Rehabilitation and therapy: Accounts of therapy services are mixed but skew negative overall. Some reviewers praised therapists, but others reported major coordination problems (therapy not provided due to insurer/administrative failure), therapy mistakes with significant consequences, and weekend staff unaware of patient therapy needs. These inconsistencies raise concerns about the facility’s ability to provide reliable post-acute or restorative services.
Safety, regulation, and legal concerns: Multiple reviews mention potentially reportable issues—abuse allegations, theft, neglect leading to hospitalization or death, and possible licensure concerns. Additional safety concerns include lack of surveillance (no cameras), staff physical altercations, and staff refusal to assist visitors. COVID-related problems were also cited: restricted visitation and reports of staff testing positive for COVID-19. Some reviewers urged that the facility should be investigated or even shut down.
Positive exceptions and variability: Despite pervasive negative reports, a subset of reviewers had positive experiences: staff who were caring, therapists who helped, and isolated instances where issues were promptly fixed. A few reviewers offered overall praise or would recommend the facility based on their specific interactions. This suggests considerable variability in quality by shift, department, or individual staff member.

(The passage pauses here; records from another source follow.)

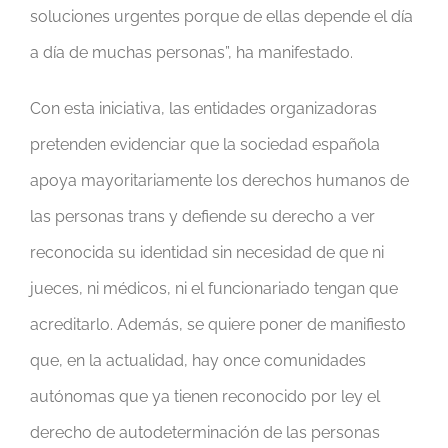
soluciones urgentes porque de ellas depende el día
a día de muchas personas”, ha manifestado.
Con esta iniciativa, las entidades organizadoras
pretenden evidenciar que la sociedad española
apoya mayoritariamente los derechos humanos de
las personas trans y defiende su derecho a ver
reconocida su identidad sin necesidad de que ni
jueces, ni médicos, ni el funcionariado tengan que
acreditarlo. Además, se quiere poner de manifiesto
que, en la actualidad, hay once comunidades
autónomas que ya tienen reconocido por ley el
derecho de autodeterminación de las personas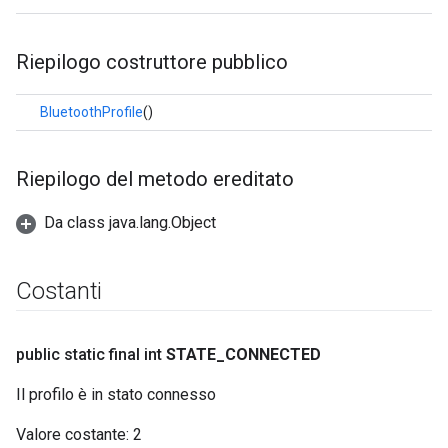
Riepilogo costruttore pubblico
BluetoothProfile
()
Riepilogo del metodo ereditato
Da class java.lang.Object
Costanti
public static final int
STATE
_
CONNECTED
Il profilo è in stato connesso
Valore costante:
2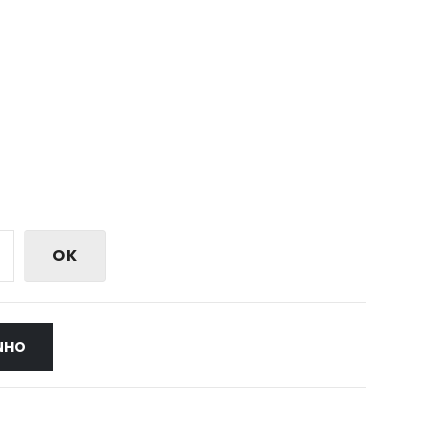
OK
NHO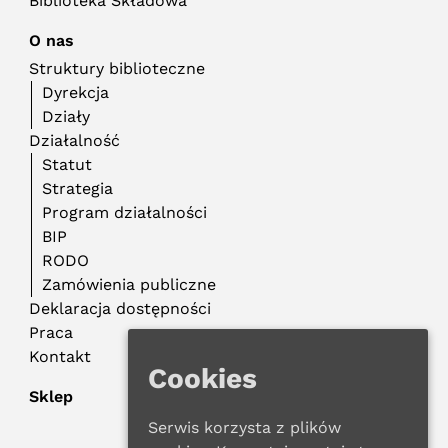
Biblioteka Składowa
O nas
Struktury biblioteczne
Dyrekcja
Działy
Działalność
Statut
Strategia
Program działalności
BIP
RODO
Zamówienia publiczne
Deklaracja dostępności
Praca
Kontakt
Cookies
Sklep
Serwis korzysta z plików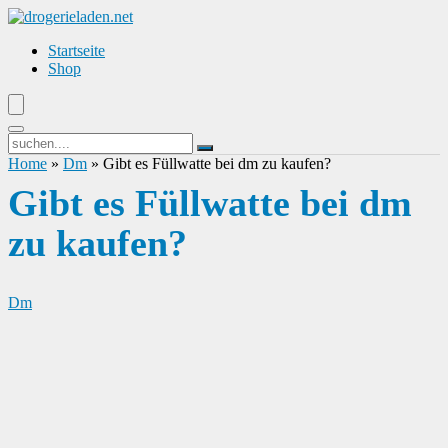
Startseite
Shop
Home
»
Dm
»
Gibt es Füllwatte bei dm zu kaufen?
Gibt es Füllwatte bei dm
zu kaufen?
Dm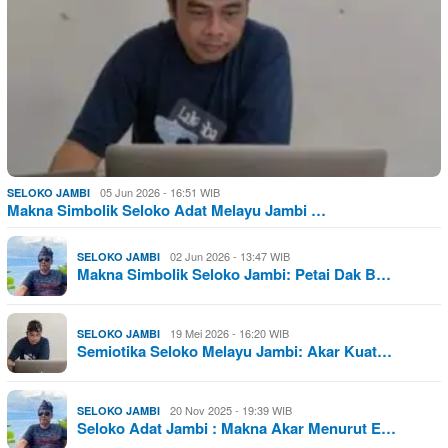
05 Jun 2026 - 16:51 WIB
SELOKO JAMBI
Makna Simbolik Seloko Adat Melayu Jambi …
02 Jun 2026 - 13:47 WIB
SELOKO JAMBI
Makna Simbolik Seloko Jambi: Petai Dak B…
19 Mei 2026 - 16:20 WIB
SELOKO JAMBI
Semiotika Seloko Melayu Jambi: Akar Kuat…
20 Nov 2025 - 19:39 WIB
SELOKO JAMBI
Seloko Adat Jambi : Makna Akar Menurut E…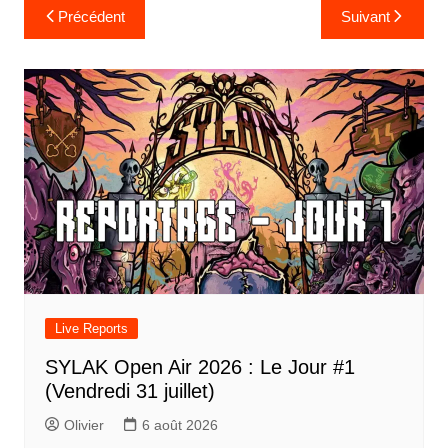
Navigation
Précédent
Suivant
de
l’article
Live Reports
SYLAK Open Air 2026 : Le Jour #1
(Vendredi 31 juillet)
Olivier
6 août 2026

Recommendations for families and next steps: The reviews indicate that prospective residents and family members should exercise caution. If considering placement, visitors should inspect cleanliness, review wound care protocols, ask directly about staffing ratios and shift coverage, verify communication procedures (in-room phones, contact persons), confirm therapy scheduling and insurer coordination, and obtain written policies about personal item security and notification for transfers. Families should also monitor skin integrity, medication administration records, and housekeeping frequently. Given the number and severity of complaints, those with significant care needs or frailty may wish to consider alternative options and to check regulatory records and recent inspection reports. Finally, while pockets of competent and caring staff exist, the frequency and severity of systemic problems reported across reviewers justify careful scrutiny, ongoing oversight, and, where appropriate, reporting to oversight agencies.